Comixology, a digital comics distributor and marketplace, marks its fifth anniversary this year as it emerges as the clear leader in the digital comics space. The company’s Guided View technology, a much imitated function on its Comics by Comixology app, which allows readers to read digital comics easily on mobile devices, is widely available across all platforms, including iOS, Android, Kindle Fire, and the Web. The company has also made strategic deals with most of the comics industry’s heavyweight publishers, including Marvel, DC, and Image, to help it attain a market share that significantly dwarfs the efforts of its competitors, such as iVerse and Panelfly.

Comixology has 75 full-time employees and offices in Los Angeles and New York City. In June, the digital vendor reported that it expects to generate more than $70 million in retail sales in 2012, more than three times the $19 million it reported for 2011, and it’s estimated the company accounts for as much as 80% of all digital comics sales, according to the pop culture trade news site After reporting about 50 million downloads earlier in the year, Comixology surpassed 77 million downloads by the summer.

But Comixology isn’t just a publishing success story; it’s a technology Cinderella story as well. After winning a business plan competition at NYU Stern’s Business School in 2007, the company attracted seed funding from investors that enabled it to develop its app, which is consistently ranked among Apple’s top 10 highest-grossing apps.

The company’s market leader status is due in no small part to cofounders David Steinberger, John D. Roberts, and Peter Jaffe, and their dutiful efforts to understand the comics industry inside and out. “We’re comic book people,” Steinberger told PW. “We’re con­cen­trated on making a great experience for comic books in digital.” They initially set out to do that by creating the applications iCos and PullList to help comic book shoppers create digital pull lists (reserved issues of a consumer’s favorite comics) of new comics releases each week—from the beginning Comixology worked to support comics shop owners and connect physical retailers to digital delivery.

Comixology then created Retailer Tools, a program initially designed to track retailer inventory digitally. During this time, the company also positioned itself as a digital content portal, featuring promotional and original digital comics, including early digital-only comics. All the while, Comixology was developing its Comics by Comixology app, first released for the Web in July 2009, then for mobile devices; the tablet-compatible app coincided with Apple’s launch of the iPad in April 2010 in a perfect storm of planning and good timing.

From there, the company was well positioned to “show off Guided View very early to publishers,” Steinberger explained, adding, “we also empowered publishers to reach their audiences directly through doing white label apps with Marvel, DC, and Image’s Walking Dead.” With deals in place to power most of the major comics publishers’ apps, Comixology was in a secure position when DC Comics arguably ushered in the digital age of comics with the announcement that it planned to go “day-and-date”—comics industry jargon for simultaneous print and digital release—with the New 52 relaunch of its superhero line in August of 2011, spurring most comics publishers to follow suit.

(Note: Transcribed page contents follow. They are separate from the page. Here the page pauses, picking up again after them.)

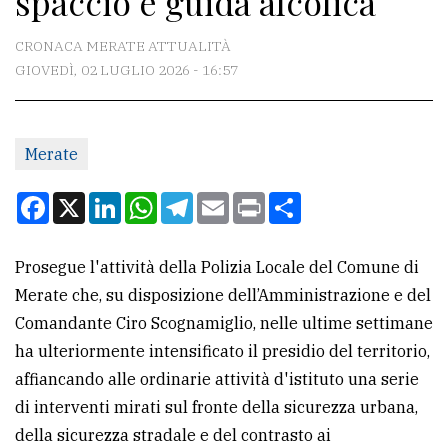
spaccio e guida alcolica
CONTATTI
CRONACA MERATE ATTUALITÀ
GIOVEDÌ, 02 LUGLIO 2026 - 16:57
La
redazione
Merate
Scrivici
Per
Facebook
X
LinkedIn
WhatsApp
Telegram
Email
Print
Condividi
la
tua
Prosegue l'attività della Polizia Locale del Comune di
pubblicità
Merate che, su disposizione dell’Amministrazione e del
Comandante Ciro Scognamiglio, nelle ultime settimane
CERCA
ha ulteriormente intensificato il presidio del territorio,
affiancando alle ordinarie attività d'istituto una serie
Cerca
di interventi mirati sul fronte della sicurezza urbana,
per
della sicurezza stradale e del contrasto ai
comune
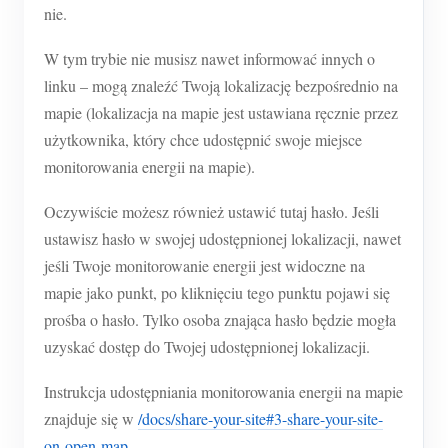
nie.
W tym trybie nie musisz nawet informować innych o
linku – mogą znaleźć Twoją lokalizację bezpośrednio na
mapie (lokalizacja na mapie jest ustawiana ręcznie przez
użytkownika, który chce udostępnić swoje miejsce
monitorowania energii na mapie).
Oczywiście możesz również ustawić tutaj hasło. Jeśli
ustawisz hasło w swojej udostępnionej lokalizacji, nawet
jeśli Twoje monitorowanie energii jest widoczne na
mapie jako punkt, po kliknięciu tego punktu pojawi się
prośba o hasło. Tylko osoba znająca hasło będzie mogła
uzyskać dostęp do Twojej udostępnionej lokalizacji.
Instrukcja udostępniania monitorowania energii na mapie
znajduje się w
/docs/share-your-site#3-share-your-site-
on-open-map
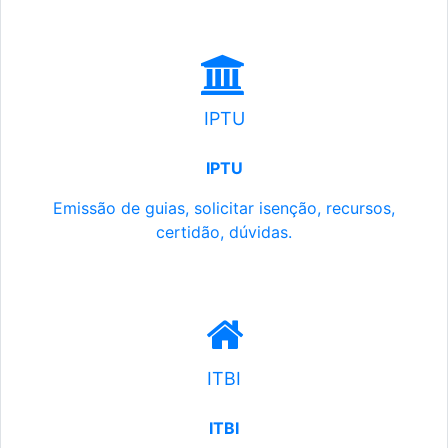
IPTU
IPTU
Emissão de guias, solicitar isenção, recursos,
certidão, dúvidas.
ITBI
ITBI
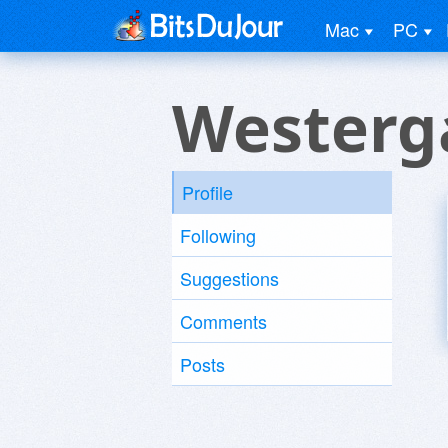
Mac
PC
Westerg
Profile
Following
Suggestions
Comments
Posts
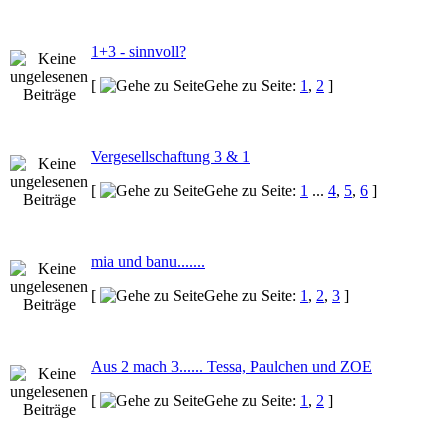
1+3 - sinnvoll?
[
Gehe zu Seite:
1
,
2
]
Vergesellschaftung 3 & 1
[
Gehe zu Seite:
1
...
4
,
5
,
6
]
mia und banu.......
[
Gehe zu Seite:
1
,
2
,
3
]
Aus 2 mach 3...... Tessa, Paulchen und ZOE
[
Gehe zu Seite:
1
,
2
]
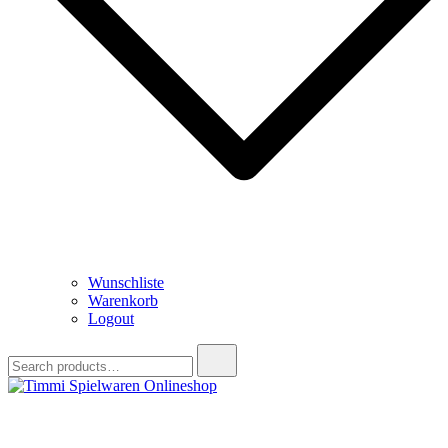
Wunschliste
Warenkorb
Logout
Search
for:
Timmi Spielwaren Onlineshop
Ihr Fachhändler für Spielwaren, Modellbau & RC, Babyartikel &
Trendartikel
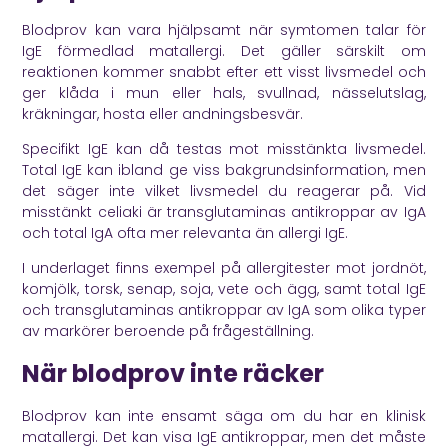
Blodprov kan vara hjälpsamt när symtomen talar för
IgE förmedlad matallergi. Det gäller särskilt om
reaktionen kommer snabbt efter ett visst livsmedel och
ger klåda i mun eller hals, svullnad, nässelutslag,
kräkningar, hosta eller andningsbesvär.
Specifikt IgE kan då testas mot misstänkta livsmedel.
Total IgE kan ibland ge viss bakgrundsinformation, men
det säger inte vilket livsmedel du reagerar på. Vid
misstänkt celiaki är transglutaminas antikroppar av IgA
och total IgA ofta mer relevanta än allergi IgE.
I underlaget finns exempel på allergitester mot jordnöt,
komjölk, torsk, senap, soja, vete och ägg, samt total IgE
och transglutaminas antikroppar av IgA som olika typer
av markörer beroende på frågeställning.
När blodprov inte räcker
Blodprov kan inte ensamt säga om du har en klinisk
matallergi. Det kan visa IgE antikroppar, men det måste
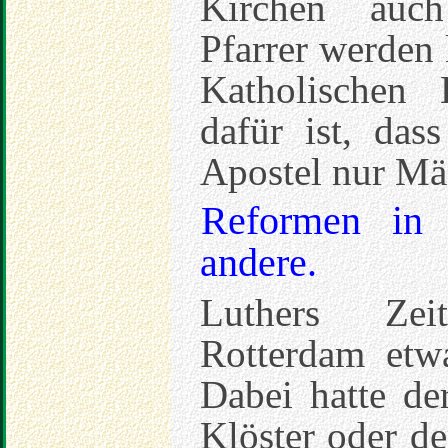
Kirchen auch
Pfarrer werden 
Katholischen 
dafür ist, das
Apostel nur Mä
Reformen in 
andere.
Luthers Zei
Rotterdam etw
Dabei hatte de
Klöster oder d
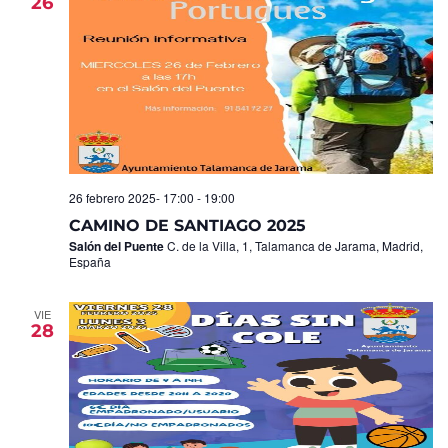
26
26 febrero 2025- 17:00
-
19:00
CAMINO DE SANTIAGO 2025
Salón del Puente
C. de la Villa, 1, Talamanca de Jarama, Madrid,
España
VIE
28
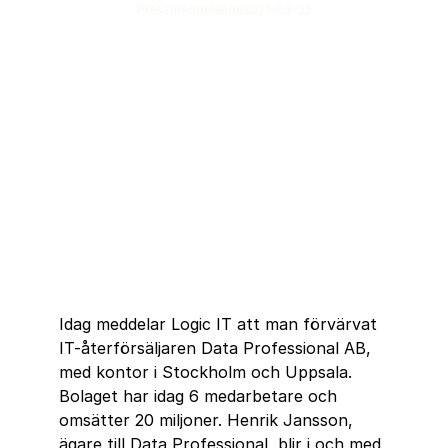
Pressmeddelande
2021-03-22
Idag meddelar Logic IT att man förvärvat 
IT-återförsäljaren Data Professional AB, 
med kontor i Stockholm och Uppsala. 
Bolaget har idag 6 medarbetare och 
omsätter 20 miljoner. Henrik Jansson, 
ägare till Data Professional, blir i och med 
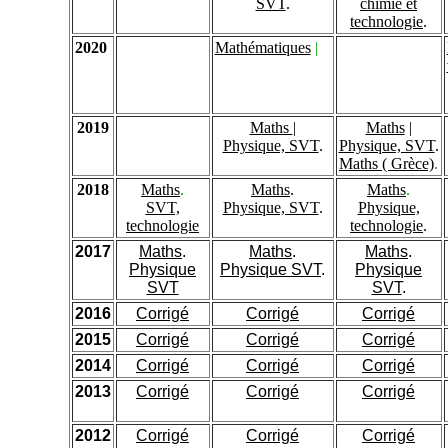
SVT
.
chimie et
technologie
.
2020
Mathématiques
|
2019
Maths
|
Maths
|
Physique, SVT
.
Physique, SVT
.
Maths ( Grèce)
.
2018
Maths
.
Maths
.
Maths
.
SVT,
Physique, SVT
.
Physique,
technologie
technologie
.
2017
Maths
.
Maths
.
Maths
.
Physique
Physique SVT
.
Physique
SVT
SVT
.
2016
Corrigé
Corrigé
Corrigé
2015
Corrigé
Corrigé
Corrigé
2014
Corrigé
Corrigé
Corrigé
2013
Corrigé
Corrigé
Corrigé
2012
Corrigé
Corrigé
Corrigé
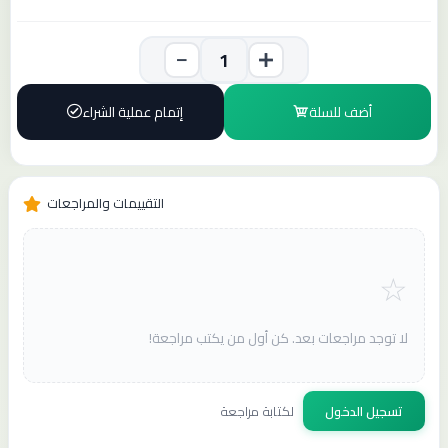
أضف للسلة
إتمام عملية الشراء
التقييمات والمراجعات
لا توجد مراجعات بعد. كن أول من يكتب مراجعة!
تسجيل الدخول
لكتابة مراجعة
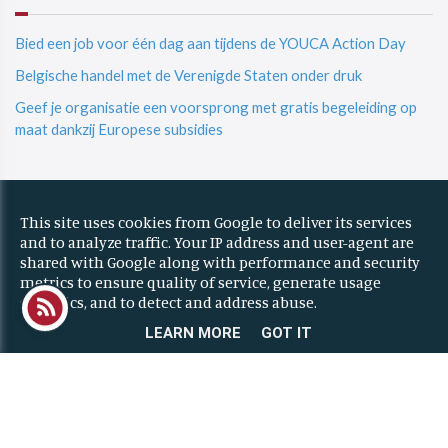
Bied een job voor één dag aan tijdens de YOUCA Action Day
Belgische handel met de Verenigde Staten onder druk
Geef je organisatie een voorsprong met gratis begeleiding op
maat dankzij Europese subsidies
© 2023 ZONE Researchpark | All rights reserved
This site uses cookies from Google to deliver its services
Privacy & Cookies
|
UP-TO-DATE WebDesign
and to analyze traffic. Your IP address and user-agent are
shared with Google along with performance and security
metrics to ensure quality of service, generate usage
statistics, and to detect and address abuse.
LEARN MORE
GOT IT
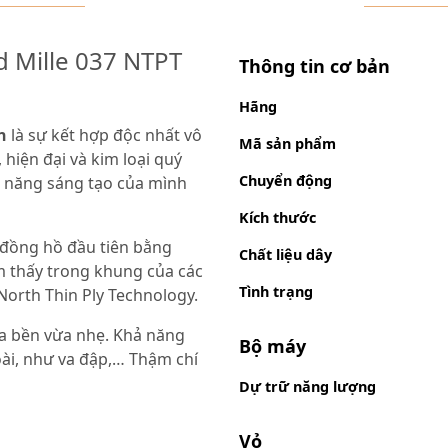
d Mille 037 NTPT
Thông tin cơ bản
Hãng
n
là sự kết hợp độc nhất vô
Mã sản phẩm
 hiện đại và kim loại quý
Chuyển động
i năng sáng tạo của mình
Kích thước
 đồng hồ đầu tiên bằng
Chất liệu dây
ìm thấy trong khung của các
Tình trạng
 North Thin Ply Technology.
vừa bền vừa nhẹ. Khả năng
Bộ máy
oài, như va đập,… Thậm chí
Dự trữ năng lượng
Vỏ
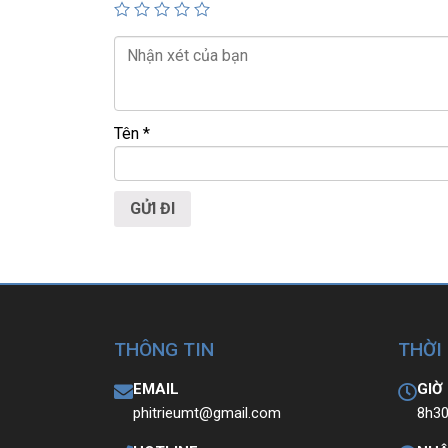
📍
Địa chỉ:
60/26 Đồng Đen, P. Tân Bình, TP.HC
🌐
Website:
https://laptoptrieuphat.com
T
ấ
t c
ả
s
ả
n ph
ẩ
m t
ạ
i Laptop Tri
ề
u Phát
Tên
*
THÔNG TIN
THỜI
EMAIL
GIỜ
phitrieumt@gmail.com
8h30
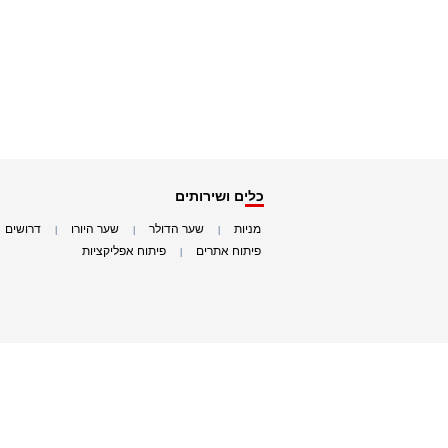
כלים ושירותים
מניות
שער הדולר
שער היורו
דרושים
|
|
|
|
פיתוח אתרים
פיתוח אפליקציות
|
|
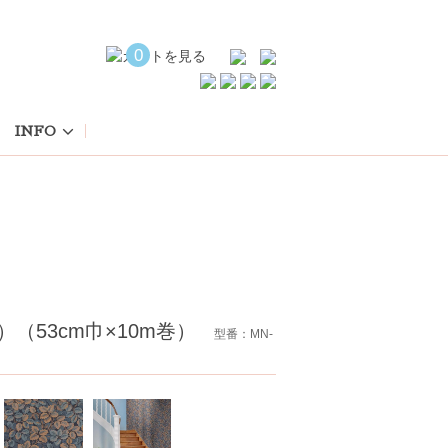
0
INFO
ランス）（53cm巾×10m巻）
型番：MN-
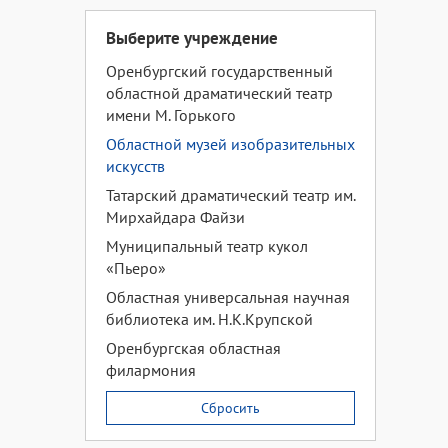
Выберите учреждение
Оренбургский государственный
областной драматический театр
имени М. Горького
Областной музей изобразительных
искусств
Татарский драматический театр им.
Мирхайдара Файзи
Муниципальный театр кукол
«Пьеро»
Областная универсальная научная
библиотека им. Н.К.Крупской
Оренбургская областная
филармония
Сбросить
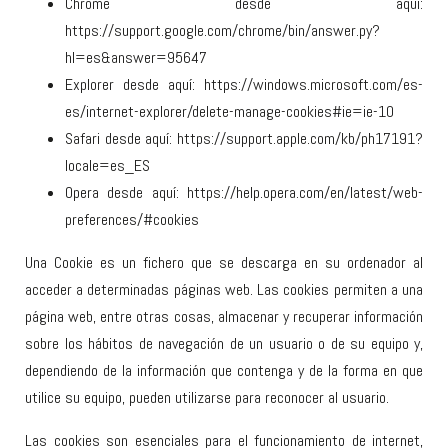
Chrome desde aquí:
https://support.google.com/chrome/bin/answer.py?
hl=es&answer=95647
Explorer desde aquí: https://windows.microsoft.com/es-
es/internet-explorer/delete-manage-cookies#ie=ie-10
Safari desde aquí: https://support.apple.com/kb/ph17191?
locale=es_ES
Opera desde aquí: https://help.opera.com/en/latest/web-
preferences/#cookies
Una Cookie es un fichero que se descarga en su ordenador al
acceder a determinadas páginas web. Las cookies permiten a una
página web, entre otras cosas, almacenar y recuperar información
sobre los hábitos de navegación de un usuario o de su equipo y,
dependiendo de la información que contenga y de la forma en que
utilice su equipo, pueden utilizarse para reconocer al usuario.
Las cookies son esenciales para el funcionamiento de internet,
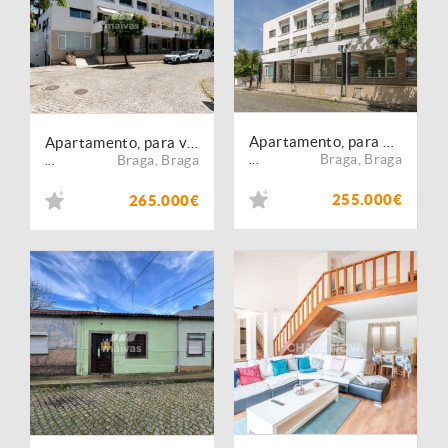
Apartamento, para venda, Braga - Merelim
Apartamento, para venda, Braga - Merelim
Braga
,
Braga
Braga
,
Braga
...
...
255.000€
265.000€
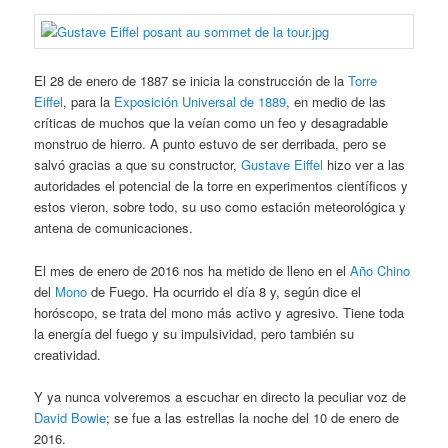
El 28 de enero de 1887 se inicia la construcción de la
Torre
Eiffel
, para la
Exposición Universal de 1889
, en medio de las
críticas de muchos que la veían como un feo y desagradable
monstruo de hierro. A punto estuvo de ser derribada, pero se
salvó gracias a que su constructor,
Gustave Eiffel
hizo ver a las
autoridades el potencial de la torre en experimentos científicos y
estos vieron, sobre todo, su uso como estación meteorológica y
antena de comunicaciones.
El mes de enero de 2016 nos ha metido de lleno en el
Año Chino
del
Mono
de Fuego. Ha ocurrido el día 8 y, según dice el
horóscopo, se trata del mono más activo y agresivo. Tiene toda
la energía del fuego y su impulsividad, pero también su
creatividad.
Y ya nunca volveremos a escuchar en directo la peculiar voz de
David Bowie
; se fue a las estrellas la noche del 10 de enero de
2016.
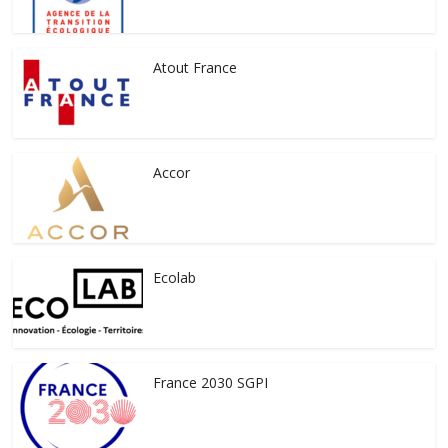
Atout France
Accor
Ecolab
France 2030 SGPI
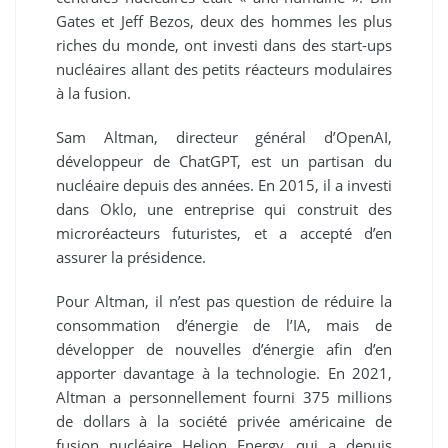
Gates et Jeff Bezos, deux des hommes les plus
riches du monde, ont investi dans des start-ups
nucléaires allant des petits réacteurs modulaires
à la fusion.
Sam Altman, directeur général d’OpenAI,
développeur de ChatGPT, est un partisan du
nucléaire depuis des années. En 2015, il a investi
dans Oklo, une entreprise qui construit des
microréacteurs futuristes, et a accepté d’en
assurer la présidence.
Pour Altman, il n’est pas question de réduire la
consommation d’énergie de l’IA, mais de
développer de nouvelles d’énergie afin d’en
apporter davantage à la technologie. En 2021,
Altman a personnellement fourni 375 millions
de dollars à la société privée américaine de
fusion nucléaire Helion Energy, qui a depuis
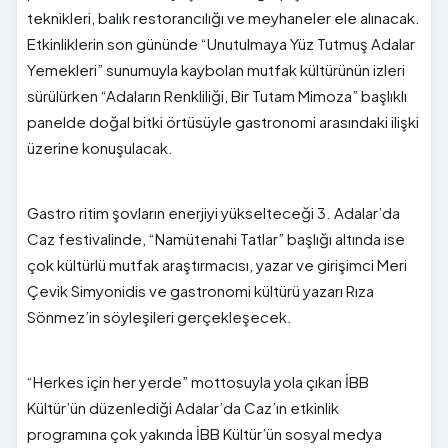
teknikleri, balık restorancılığı ve meyhaneler ele alınacak.
Etkinliklerin son gününde “Unutulmaya Yüz Tutmuş Adalar
Yemekleri” sunumuyla kaybolan mutfak kültürünün izleri
sürülürken “Adaların Renkliliği, Bir Tutam Mimoza” başlıklı
panelde doğal bitki örtüsüyle gastronomi arasındaki ilişki
üzerine konuşulacak.
Gastro ritim şovların enerjiyi yükselteceği 3. Adalar’da
Caz festivalinde, “Namütenahi Tatlar” başlığı altında ise
çok kültürlü mutfak araştırmacısı, yazar ve girişimci Meri
Çevik Simyonidis ve gastronomi kültürü yazarı Rıza
Sönmez’in söyleşileri gerçekleşecek.
“Herkes için her yerde” mottosuyla yola çıkan İBB
Kültür’ün düzenlediği Adalar’da Caz’ın etkinlik
programına çok yakında İBB Kültür’ün sosyal medya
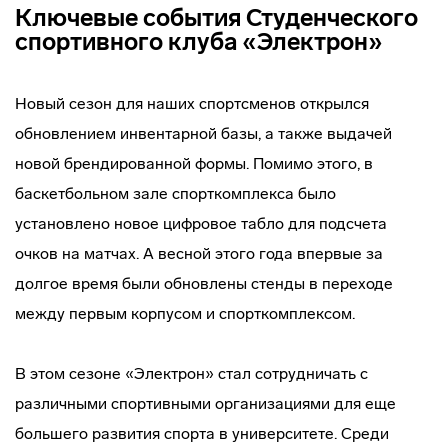
Ключевые события Студенческого
спортивного клуба «Электрон»
Новый сезон для наших спортсменов открылся
обновлением инвентарной базы, а также выдачей
новой брендированной формы. Помимо этого, в
баскетбольном зале спорткомплекса было
установлено новое цифровое табло для подсчета
очков на матчах. А весной этого года впервые за
долгое время были обновлены стенды в переходе
между первым корпусом и спорткомплексом.
В этом сезоне «Электрон» стал сотрудничать с
различными спортивными организациями для еще
большего развития спорта в университете. Среди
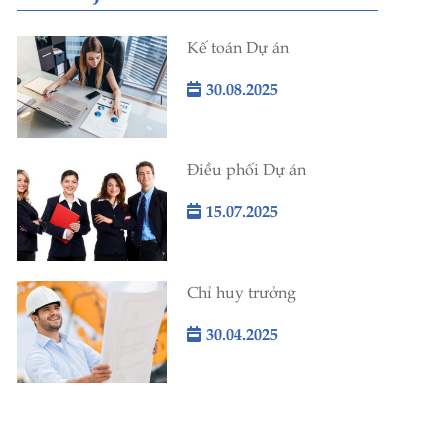
Kế toán Dự án
30.08.2025
Điều phối Dự án
15.07.2025
Chỉ huy trưởng
30.04.2025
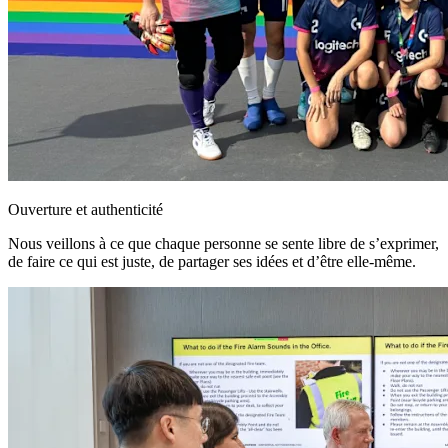
Ouverture et authenticité
Nous veillons à ce que chaque personne se sente libre de s’exprimer,
de faire ce qui est juste, de partager ses idées et d’être elle-même.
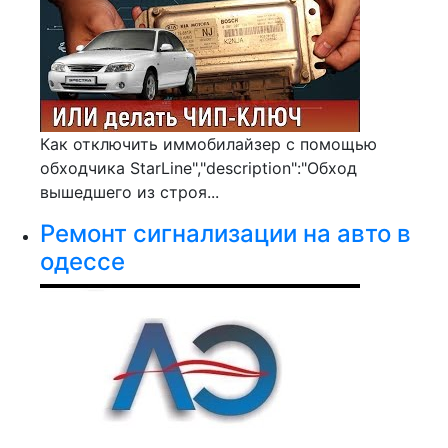
Как отключить иммобилайзер с помощью
обходчика StarLine","description":"Обход
вышедшего из строя...
Ремонт сигнализации на авто в
одессе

Nearly one year later, in a twist that very few in the comics industry would’ve predicted back in 2010—at the time, nervous comic shop retailers saw digital as the death knell of print comics—many retailers now say digital comics sales and digital sampling appear to be driving growth in print sales in what’s turned out to be a boom year for periodical and book-format comics.

Indeed, there’s evidence that Comixology is expanding the comics market beyond the notoriously insular direct market (as the comics shop market is known) to a broader market of comic book retailers and consumers. “It’s been a huge thing—a much bigger thing than we ever expected,” Steinberger said of the Comixology app. “Tons of people use it on their iPads, which we didn’t expect.”

So what’s next for Comixology? The company flirted with offering its Guided View technology to the general public as an e-comics publishing platform, but the technology still requires a lot of specialized support. Nevertheless, the company continues to develop Guided View as a tool for creating, and the growing popularity of self-publishing makes many comics artists hopeful that Comixology will release authoring tools for the technology sooner rather than later. While Steinberger’s not committing, he acknowledged that it’s still on their minds: “I want to get tools out in the market that allow people to create their own Guided View [comics]. We’re working on that right now. ” But he also maintains that Comixology’s customers—and the quality of their experience—come first. “We’d rather have a great customer experience in the reading than just open up the floodgates to anything and everything.”